Entries shown.
—————

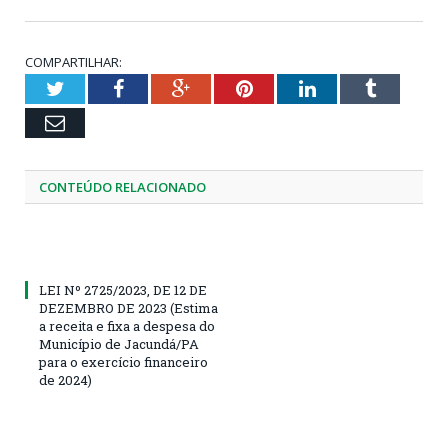
COMPARTILHAR:
Twitter
Facebook
Google+
Pinterest
LinkedIn
Tumblr
Email
CONTEÚDO RELACIONADO
LEI Nº 2725/2023, DE 12 DE
DEZEMBRO DE 2023 (Estima
a receita e fixa a despesa do
Município de Jacundá/PA
para o exercício financeiro
de 2024)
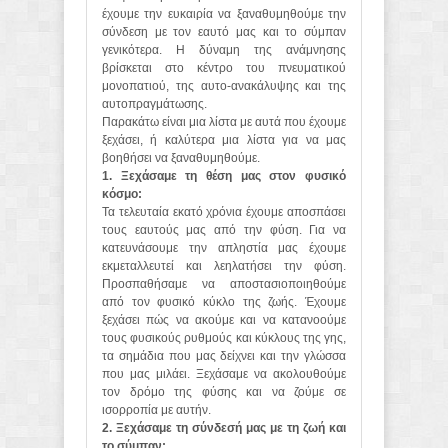
έχουμε την ευκαιρία να ξαναθυμηθούμε την
σύνδεση με τον εαυτό μας και το σύμπαν
γενικότερα. Η δύναμη της ανάμνησης
βρίσκεται στο κέντρο του πνευματικού
μονοπατιού, της αυτο-ανακάλυψης και της
αυτοπραγμάτωσης.
Παρακάτω είναι μια λίστα με αυτά που έχουμε
ξεχάσει, ή καλύτερα μια λίστα για να μας
βοηθήσει να ξαναθυμηθούμε.
1. Ξεχάσαμε τη θέση μας στον φυσικό
κόσμο:
Τα τελευταία εκατό χρόνια έχουμε αποσπάσει
τους εαυτούς μας από την φύση. Για να
κατευνάσουμε την απληστία μας έχουμε
εκμεταλλευτεί και λεηλατήσει την φύση.
Προσπαθήσαμε να αποστασιοποιηθούμε
από τον φυσικό κύκλο της ζωής. Έχουμε
ξεχάσει πώς να ακούμε και να κατανοούμε
τους φυσικούς ρυθμούς και κύκλους της γης,
τα σημάδια που μας δείχνει και την γλώσσα
που μας μιλάει. Ξεχάσαμε να ακολουθούμε
τον δρόμο της φύσης και να ζούμε σε
ισορροπία με αυτήν.
2. Ξεχάσαμε τη σύνδεσή μας με τη ζωή και
το σύμπαν:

—————

Work request. From the line containing "Προσπαθήσαμε να αποστασιοποιηθούμε" through the end of the material, print each line exactly as it appears.

Answer space.
Προσπαθήσαμε να αποστασιοποιηθούμε
από τον φυσικό κύκλο της ζωής. Έχουμε
ξεχάσει πώς να ακούμε και να κατανοούμε
τους φυσικούς ρυθμούς και κύκλους της γης,
τα σημάδια που μας δείχνει και την γλώσσα
που μας μιλάει. Ξεχάσαμε να ακολουθούμε
τον δρόμο της φύσης και να ζούμε σε
ισορροπία με αυτήν.
2. Ξεχάσαμε τη σύνδεσή μας με τη ζωή και
το σύμπαν:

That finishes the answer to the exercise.